Friday, March 3, 2023

Law and order

This is Joseph.

Even the Libertarians get why this is a problem:

But, at the same time, people seem to be completely able to understand why cracking down on turnstile jumping is bad. Matt has a longer piece on why fake license plates are bad and the list of reasons is actually pretty cogent. In addition to lost revenue, there is a real issue with criminals using lax enforcement to make moving stolen cars substantially easier. 

Reading the comments, people love to introduce the red herring that front plates are not required by every state. Y'know, there are places with free transit. It does not make jumping turnstiles in New York legal by osmosis. Or there is the question of whether it is snitching or acting like a "Karen".

But my least favorite argument is this one:

First, the real poor do not drive German luxury cars. They ride public transit. Second, if the reason that people are using fake tags is because they can't afford real tags, that is an income problem that I would be happy to address. Waive fees for low income car owners by increasing them for high income car owners? I mean these costs are trivial compared to car insurance, and are on the order of a tank of gas. There will be somebody who is immiserated by these costs but they are in deep trouble already as soon as they need a car repair ($72!!!). In Virginia it is $30 and literally the cost of a tank of gas. 

I see the same argument rolled out for things like the gas tax. The very poor pay no gas tax and the people most impacted by it are those who elect to drive large single occupancy vehicles. 

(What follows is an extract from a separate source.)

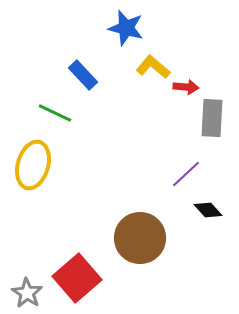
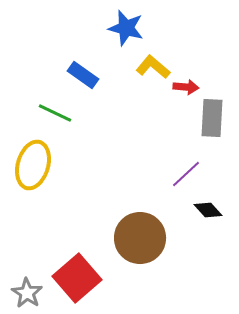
blue rectangle: rotated 12 degrees counterclockwise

Now, not wanting to pay for traffic offenses is different. But there it gets tricky. Automated cameras do not check the race of the driver before snapping a photo. In general, I would presume that they are fairer than direct enforcement and so the actual impact of fake tags undermining the automated system could well be more disparate impact in traffic enforcement. 

If we want to really focus on helping out those with few resources then I am all for it. But then support policies intended to help these groups more broadly and not just when it intersects with a policy that mostly helps the well off.